Le brave homme n’y voyait pas malice, et affirmait qu’en fait de monde, il venait certainement de faire son entrée dans le meilleur qui fût.

Nancy, qui n’était pas mauvaise fille au fond, semblait prendre un réel plaisir à cette première prise de contact, mais je me sentais un peu dérouté à l’endroit d’Euryale.

Elle se tenait droite et raide sur sa chaise, mangeant peu et avec un visible déplaisir. Ses yeux, perdus dans le vague, étaient sans lumière et même quand, d’aventure, ils se posaient sur moi, je sentais qu’elle ne me voyait pas.

Elle portait une méchante petite robe de teinte indécise, trop étroite, qui serrait ses formes en les écrasant ; seule sa terrible chevelure s’allumait de reflets rutilants au moindre mouvement de sa tête et semblait vivre.

La table desservie, l’oncle Charles proposa des jeux.

À mon étonnement, les dames Cormélon acceptèrent une partie de whist, où l’oncle fit le quatrième.

Le cousin Philarète cria d’aise en apprenant que le Dr Sambucque le défiait au jeu de dames.

La tante Sylvie se pelotonna dans un fauteuil et s’endormit.

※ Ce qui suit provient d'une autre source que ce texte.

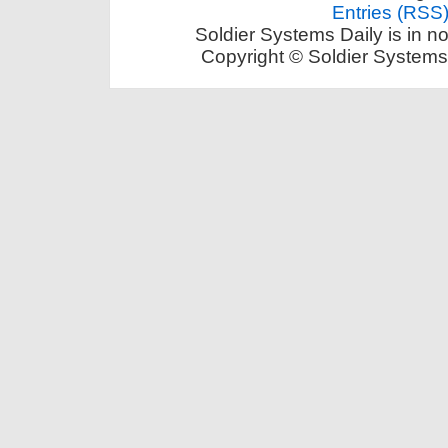
Entries (RSS
Soldier Systems Daily is in n
Copyright © Soldier Systems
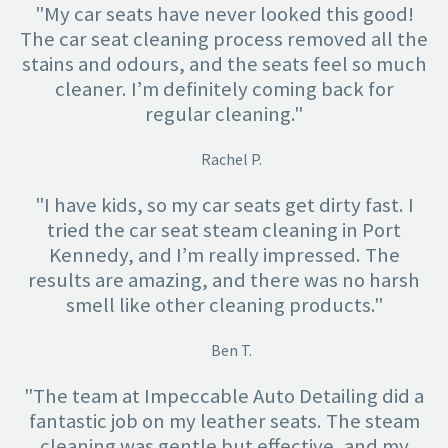
"My car seats have never looked this good!
The car seat cleaning process removed all the
stains and odours, and the seats feel so much
cleaner. I’m definitely coming back for
regular cleaning."
Rachel P.
"I have kids, so my car seats get dirty fast. I
tried the car seat steam cleaning in Port
Kennedy, and I’m really impressed. The
results are amazing, and there was no harsh
smell like other cleaning products."
Ben T.
"The team at Impeccable Auto Detailing did a
fantastic job on my leather seats. The steam
cleaning was gentle but effective, and my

Nancy disparut tout à coup, au visible désenchantement de l’oncle Dideloo. Euryale se trouva à mes côtés sans que je l’eusse vue venir. J’éprouvai dans mon cou une sensation étrange, presque pénible : sa main s’y était posée et ses doigts étaient durs et froids. Ils s’attardèrent si longtemps, si longtemps, qu’il semblait que mon être se figeât dans l’éternité.

Un cartel compta onze heures d’une voix pure de cristal.

Les dames Cormélon gloussaient de joie : l’oncle Dideloo perdait quarante sous.

— Vous êtes décidément plus fort que je ne le croyais, Philarète, disait le Dr Sambucque avec une nuance de regret.

— Je jouais régulièrement aux dames au Petit Marquis, s’excusait le taxidermiste, mais Piekenbot, le savetier, me battait assez souvent.

— Faudra que je vous apprenne à jouer aux échecs, déclara Sambucque.

La tante Sylvie s’éveilla en bâillant et un éclair d’or s’alluma dans sa bouche.

— Jean-Jacques… murmura Euryale.

— Quoi donc ? répondis-je tout bas, mais à grand-peine, car une bizarre torpeur m’écrasait depuis que sa main reposait sur mon cou.

— Écoute-moi, mais ne réponds rien.

— Bien, Euryale.

— Quand tout le monde ici sera mort, nous deux exceptés, tu m’épouseras…

J’aurais voulu me retourner pour la voir, mais sa main se faisait plus lourde et plus froide encore sur mon cou, et je ne pus faire aucun geste. Mais, en face de nous, un trumeau renvoyait nos images.

J’y vis briller deux flammes vertes, immobiles, comme d’énormes pierres de lune perdues au fond d’une eau nocturne.